Com o resultado da sorologia em mãos, começamos a busca pela companhia aérea. Claro, tínhamos que esperar a agência de fomento liberar a passagem do meu esposo para poder comprar a minha e reservar a dos nossos filhotes. Por sorte recebemos a passagem pela Lufthansa. No mesmo dia que recebemos a passagem do meu esposo, compramos a minha e já reservamos a dos nossos gatos. Pela companhia aérea, são permitidos três animais na classe econômica, dois na executiva e um na primeira classe. Mas cada passageiro (e-ticket) só pode levar um animal na cabine.
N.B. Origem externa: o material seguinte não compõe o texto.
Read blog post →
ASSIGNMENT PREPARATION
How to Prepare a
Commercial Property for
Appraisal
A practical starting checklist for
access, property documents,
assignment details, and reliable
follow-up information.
No dia da viagem, embarcamos como prioridade. Na aeronave, toda a tripulação foi super atenciosa. Mas tivemos que colocar nossos peludos embaixo da poltrona à nossa frente na decolagem e aterrizagem.  Mas confesso que estávamos tensos, pois ainda restava o medo de que tivéssemos que deixar nossos gatos de quarentena.

Já em território alemão, fomos super bem recebidos. Tivemos que passar com eles no colo pelo detector de metais, mas os funcionários do aeroporto estavam muito bem preparados. Apresentamos a documentação e enfim havíamos chegado!!!
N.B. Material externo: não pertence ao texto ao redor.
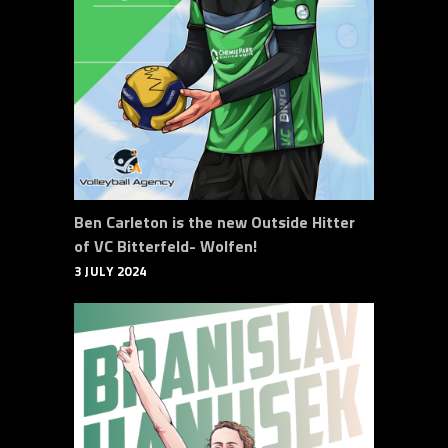
Ben Carleton is the new Outside Hitter
of VC Bitterfeld- Wolfen!
3 JULY 2024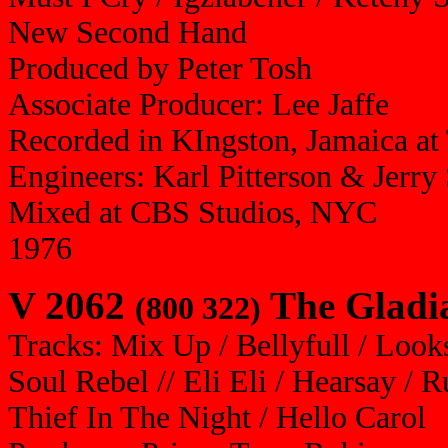
New Second Hand
Produced by Peter Tosh
Associate Producer: Lee Jaffe
Recorded in KIngston, Jamaica at 
Engineers: Karl Pitterson & Jerry
Mixed at CBS Studios, NYC
1976
V 2062
The Gladia
(800 322)
Tracks: Mix Up / Bellyfull / Look
Soul Rebel // Eli Eli / Hearsay /
Thief In The Night / Hello Carol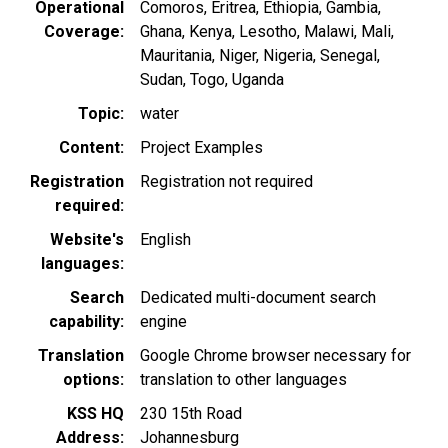
Operational
Comoros
Eritrea
Ethiopia
Gambia
Coverage
Ghana
Kenya
Lesotho
Malawi
Mali
Mauritania
Niger
Nigeria
Senegal
Sudan
Togo
Uganda
Topic
water
Content
Project Examples
Registration
Registration not required
required
Website's
English
languages
Search
Dedicated multi-document search
capability
engine
Translation
Google Chrome browser necessary for
options
translation to other languages
KSS HQ
230 15th Road
Address
Johannesburg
Berg e Cléo já adaptados à vida na Alemanha

Depois de um ano, era hora de voltar. Nosso retorno estava previsto para final de março. As vacinas venciam em dezembro. Em setembro procuramos um médico veterinário para buscar informações sobre o CZI (que em alemão se chama Veterinärbescheinigung). Fomos até o veterinário oficial da cidade. Em dezembro vacinamos nossos gatos.
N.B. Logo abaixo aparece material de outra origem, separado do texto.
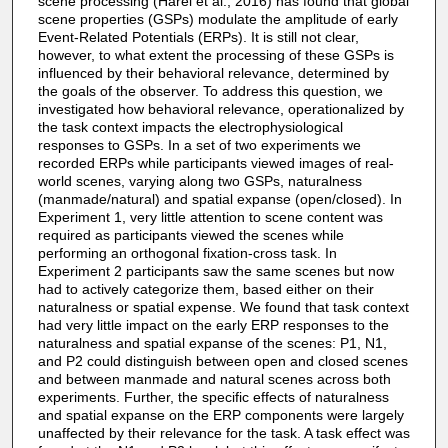
scene processing (Harel et al., 2016) has found that global
scene properties (GSPs) modulate the amplitude of early
Event-Related Potentials (ERPs). It is still not clear,
however, to what extent the processing of these GSPs is
influenced by their behavioral relevance, determined by
the goals of the observer. To address this question, we
investigated how behavioral relevance, operationalized by
the task context impacts the electrophysiological
responses to GSPs. In a set of two experiments we
recorded ERPs while participants viewed images of real-
world scenes, varying along two GSPs, naturalness
(manmade/natural) and spatial expanse (open/closed). In
Experiment 1, very little attention to scene content was
required as participants viewed the scenes while
performing an orthogonal fixation-cross task. In
Experiment 2 participants saw the same scenes but now
had to actively categorize them, based either on their
naturalness or spatial expense. We found that task context
had very little impact on the early ERP responses to the
naturalness and spatial expanse of the scenes: P1, N1,
and P2 could distinguish between open and closed scenes
and between manmade and natural scenes across both
experiments. Further, the specific effects of naturalness
and spatial expanse on the ERP components were largely
unaffected by their relevance for the task. A task effect was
Já era março, as coisas quase todas empacotadas. Nove dias antes da viagem (afinal o Veterinärbescheinigung ou CZI tem validade de 10 dias), fomos ao veterinário oficial da cidade, buscamos o documento e a tarde fomos ao nosso veterinário particular carimbar o passaporte dos gatos. Isso era uma sexta e na outra embarcaríamos de volta. Na segunda fui até Berlin pegar o visto consular. Tudo certo. Agora era só embarcar.

Na volta, que também foi de Lufthansa, tivemos surpresas ainda melhores. Embarcamos como prioridade e a equipe de comissários estava mais bem preparada. Por se tratarem de vidas, não precisamos colocar nossos gatos embaixo das poltronas, pudemos levá-los no nosso colo (mas, lógico, dentro das caixinhas de transporte). Em todos os instantes um comissário perguntava se precisávamos de água para os gatos.

Chegando ao Brasil, descobrimos que não havia a necessidade de visto consular no CZI, porque o Brasil tem acordo bilateral com a Alemanha. Mas de verdade? Preferimos pagar pelo excesso!!

Depois dessa loucura toda, faríamos tudo novamente. E com mais antecedência ainda, para evitar emoções e prazos apertado!”